James Hope-Scott - Legal Practice

Legal Practice

On 15 June 1841, Hope wrote to Gladstone:

My reason for staying in town is to read ecclesiastical law, and to prepare (if so be) for election committees. The former branch I reckon my flower-garden, the latter my cabbage-field.

Ormsby believed that Hope found some distraction from his frustration with the Anglican Church through his secular work.

By 1839, Hope was becoming involved in parliamentary work. He was retained as counsel for the British government on the Foreign Marriages Bill and in 1843, the report on the Consular Jurisdiction Bill. His brother's appointment as Under Secretary of State for the Colonies in Sir Robert Peel's administration may have opened some doors. In 1843-44 he was engaged again by the government in the matter of the aftermath of the Pastry War, whose settlement Britain had arbitrated, to prepare a report on some points in dispute between France and Mexico.

As an established ecclesiastical lawyer, he was much involved in the Ecclesiastical Courts Bill in 1843 and the same year he took the DCL degree at Oxford. In 1844 an English Criminal Code was under serious consideration and Bishop of London Charles James Blomfield recommended Hope to the Lord Chancellor John Copley, 1st Baron Lyndhurst as a commissioner to consider offences against religion and the Church. By the end of 1845 he stood at the head of the parliamentary bar but his objections to taking the Oath of Supremacy deterred him from accepting the professional honour of Queen's Counsel. In 1849, he therefore asked Lord Chancellor Charles Pepys, 1st Earl of Cottenham for, and was granted, a patent of precedence conferring equal status.

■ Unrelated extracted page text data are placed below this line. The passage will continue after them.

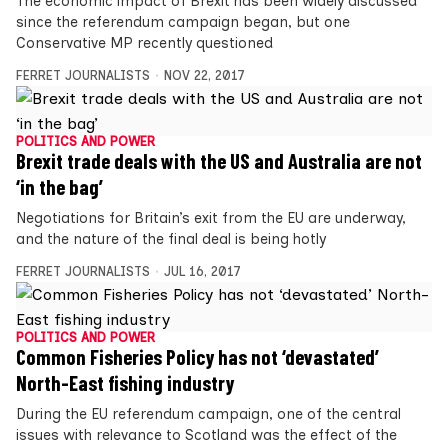
The economic impact of Brexit has been widely discussed
since the referendum campaign began, but one
Conservative MP recently questioned
FERRET JOURNALISTS
NOV 22, 2017
POLITICS AND POWER
Brexit trade deals with the US and Australia are not
‘in the bag’
Negotiations for Britain’s exit from the EU are underway,
and the nature of the final deal is being hotly
FERRET JOURNALISTS
JUL 16, 2017
POLITICS AND POWER
Common Fisheries Policy has not ‘devastated’
North-East fishing industry
During the EU referendum campaign, one of the central
issues with relevance to Scotland was the effect of the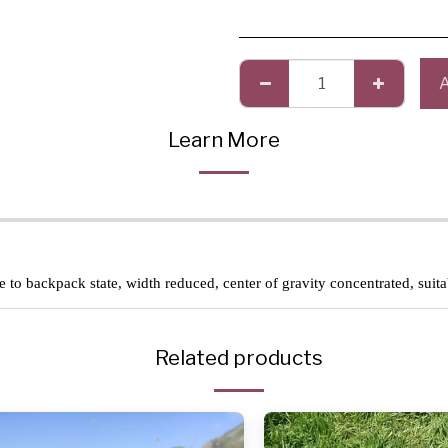
Learn More
se to backpack state, width reduced, center of gravity concentrated, suit
Related products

In 1852 he gave Newman the disastrously misleading legal advice that he was unlikely to be sued for libel by Giacinto Achilli, advice that led to Newman's criminal conviction for defamatory libel. Thereafter, Newman relied on Badeley for legal advice though in 1855 Hope-Scott conducted the negotiations which ended in Newman's accepting the rectorship of the Catholic University of Ireland.